“Skipping over the details” carries a warning about the dangers of falling foul of the ‘HALT’ mnemonic – Hungry, Angry, Late, Tired. Dr G was reported by his patient, and the patient’s wife, to be tired and dismissive during his consultation, and it appears that this may have played a part in Dr G falsely reassuring his patient Mr K. He also failed to keep an adequate note of the consultation, leaving little opportunity to investigate Mr K’s account of what happened.
Poor investigations were also the cause of a delayed diagnosis in “Squash and a squeeze”. The failure by GP Dr V to carry out a squeeze test on the patient’s calf led to a delay in diagnosis of an Achilles tendon rupture – a diagnosis that was only made following referral to an orthopaedic consultant.
In “Missed ectopic pregnancy” an ectopic pregnancy was missed after a young doctor in the emergency department, Dr Y, failed to request pregnancy tests on two occasions. Dr Y also failed to seek assistance from the on-call gynaecology team, despite the patient presenting with abdominal pains having undergone a recent termination of pregnancy.
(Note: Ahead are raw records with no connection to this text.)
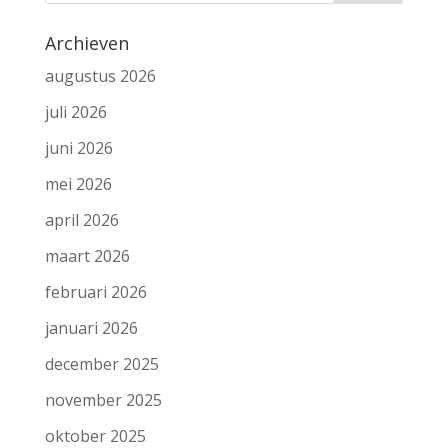
Archieven
augustus 2026
juli 2026
juni 2026
mei 2026
april 2026
maart 2026
februari 2026
januari 2026
december 2025
november 2025
oktober 2025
Amid the steady stream of costly settlements in Casebook, it can be easy to forget the instances where we successfully defend our members from claims. Discovering where the doctor went right is often as valuable a learning tool as discovering where the doctor went wrong, and in “A pain in the leg”, we demonstrate the value of good record-keeping. Dr C’s failure to diagnose DVT was defended by her excellent clinical records, which revealed that she had done everything she could possibly have done.
Similarly, in “A complication, not negligence”, record-keeping again allowed us to defend our member from a claim. The allegation of bad management following the unfortunate neurological complication suffered by Baby R was refuted by comprehensive clinical notes, which clearly described the level of observation of Baby R postsurgery. The consent process was also well-documented, which showed the parents were fully aware of the potential for neurological damage.
“A frozen shoulder” rounds off this issue’s case reports, showing how adverse outcomes are not always necessarily negligent.